After several others have shot, your new friend takes his turn. He's elated when he does score a hit, though his arrow, like the others, does not pierce the leaf. Then it's your turn. You set the arrow on the string, the odd fletch of the three inward toward the bow, and you balance the arrow by holding the string with two fingers under it. Aiming instinctively, you draw the string until the flint head is just beyond the rest on the bow, then let it fly.
Not only do you score a hit, your arrow actually sticks in the leaf, the first one to do so. The other men cheer you; you move to your right and go to the end of the line.

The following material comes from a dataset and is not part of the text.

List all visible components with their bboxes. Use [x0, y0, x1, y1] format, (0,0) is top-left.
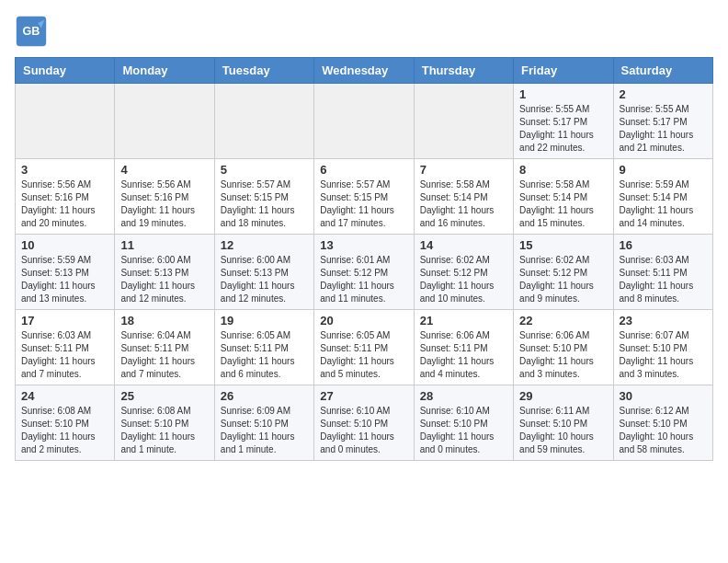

For a long while the tournament continues. The men are good archers, the first pass only eliminates two. Your turn comes again, you score another hit; your friend, though, misses on his third try. With a dejected sigh, he returns his bow, but he does not leave; he remains, watching you shoot, and you score another hit. Seven times in all you must shoot, and seven times you hit the leaf. Others miss, though, and when your numbers have been reduced to ten, the competition has ended. All the bows and arrows are now distributed to the men remaining.
The other men then sit down with their bundles of arrows and, using jars of paint and feather-brushes provided to them by the arrow-makers, they began to paint the shafts. You follow their lead, noting that each man is using a different color pattern of rings. You select your own, your favorite colors, and, again following the other men, you paint the same patterns on your bows. When the painting is done, they each take one bow and one bundle of arrows to the stage, where they are first censed by a black-painted priest, then placed in a brazier and, with considerable ceremony, burnt. As usual, you follow their lead.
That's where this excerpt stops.